Offices Held in Other Organizations: Vice President, Research Council 44, International Sociological Association, 2006-present; President, Massachusetts Society of Professors, 2003-2006; Co-convener, Labor and Childcare Conference and Initiative, 1999-2001; National Chair, Scholars, Artists, and Writers for Social Justice, 1998-1999.
Positions Held in ASA: Chair, Labor and Labor Movements Section, 2004-2005; Co-editor, Rose Series in Sociology, 2000-2005; Member, Nominations Committee, 2000-2001; Editor, Contemporary Sociology, 1995-1997; Editorial Board, American Sociological Review, 1989-1992
Publications: Clawson, Dan, Robert Zussman, Joya Misra, Naomi Gerstel, Randall Stokes, Douglas Anderton, and Michael Burawoy, eds. 2007. Public Sociology: Fifteen Eminent Sociologists Debate Politics & the Profession in the Twenty-First Century. Berkeley, CA: University of California Press; Morris, Aldon and Dan Clawson. 2005. "Lessons of the Civil Rights Movement for a Workers’ Rights Movement." WorkingUSA: Journal of Labor and Society 8:685-706; Clawson, Dan. 2003. The Next Upsurge: Labor and the New Social Movements. Ithaca, NY: Cornell University Press; Clawson, Dan and Naomi Gerstel. 2002. "Caring for Our Young: Child Care in Europe and the United States." Contexts 1:28-35; Clawson, Dan, Alan Neustadtl, and James Bearden. 1986. "The Logic of Business Unity: Corporate Contributions to the 1980 Congressional Election." American Sociological Review 51:797-811.
Personal Statement: The Secretary is a trustee of the organization, elected to address behind-the-scenes issues.

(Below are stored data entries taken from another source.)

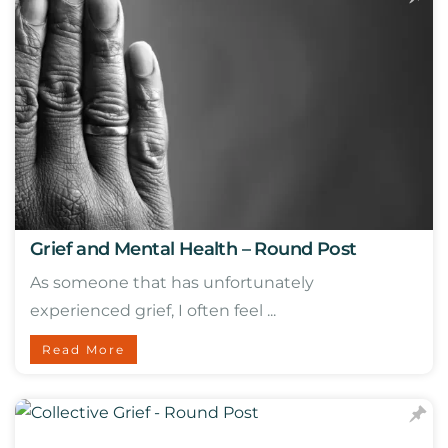
Grief and Mental Health – Round Post
As someone that has unfortunately
experienced grief, I often feel ...
Read More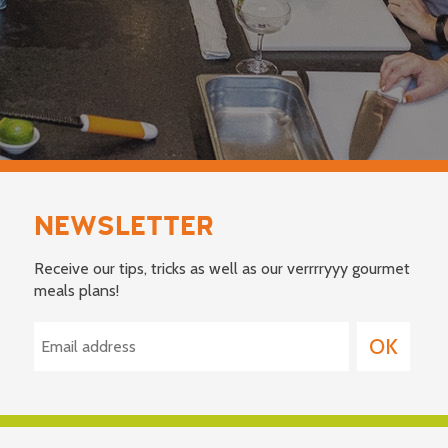
NEWSLETTER
Receive our tips, tricks as well as our verrrryyy gourmet
meals plans!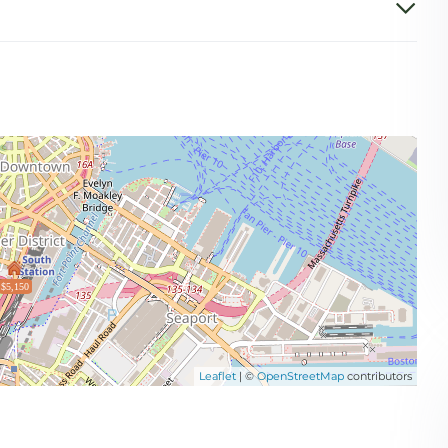
$5,150
Leaflet
| ©
OpenStreetMap
contributors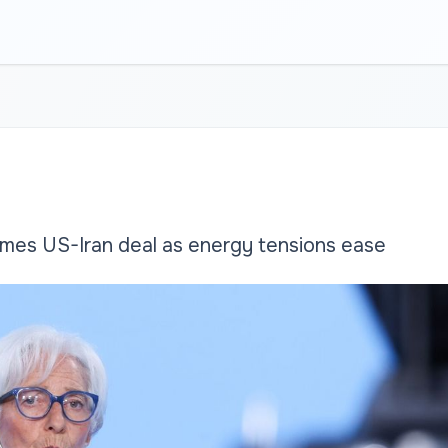
es US-Iran deal as energy tensions ease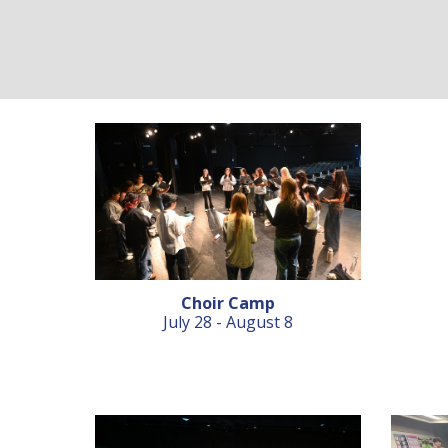
Choir Camp
July 28 - August 8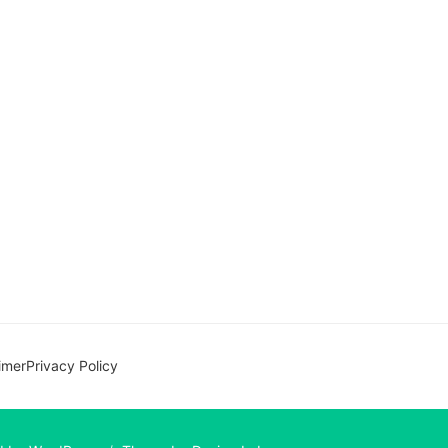
imer
Privacy Policy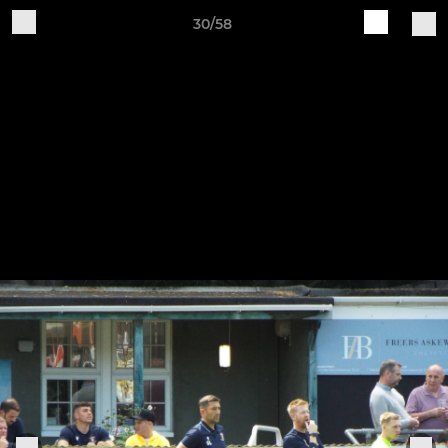
30/58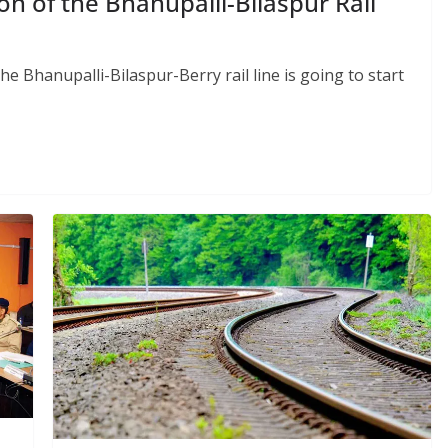
on of the Bhanupalli-Bilaspur Rail
he Bhanupalli-Bilaspur-Berry rail line is going to start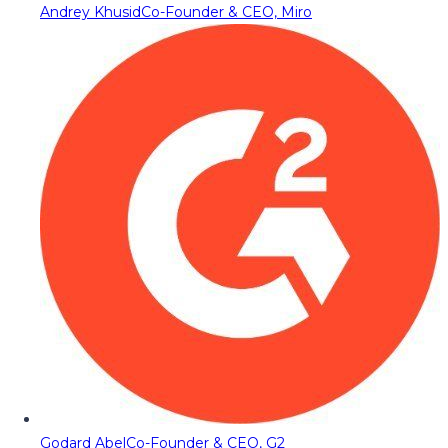
Andrey Khusid
Co-Founder & CEO, Miro
Godard Abel
Co-Founder & CEO, G2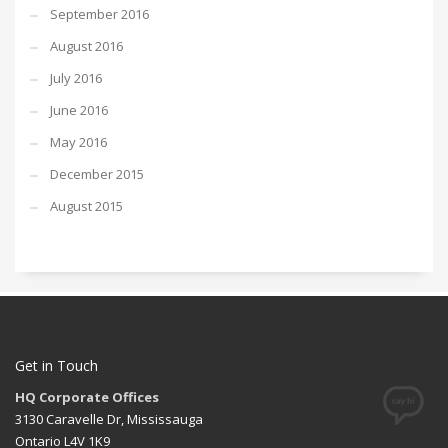
September 2016
August 2016
July 2016
June 2016
May 2016
December 2015
August 2015
Get in Touch
HQ Corporate Offices
3130 Caravelle Dr, Mississauga
Ontario L4V 1K9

The Secretary is also a member of a wide range of committees and thus serves a bridging role, helping to connect members and committees to each other and to the ASA staff. I would identify three concerns, starting with our resources, including the web, which should be used in ways that facilitate member engagement with public sociology, making it possible for clusters of members to bring their work to larger audiences. Second, the ASA is, and should remain, a leader in modeling the practices we would like to see in the larger society, whether that be on gender, environmental, racial, or labor fronts. Lastly, as a professional association, we must be concerned with job markets in relation to the changing character of colleges and universities—and that is more than ever true in hard times.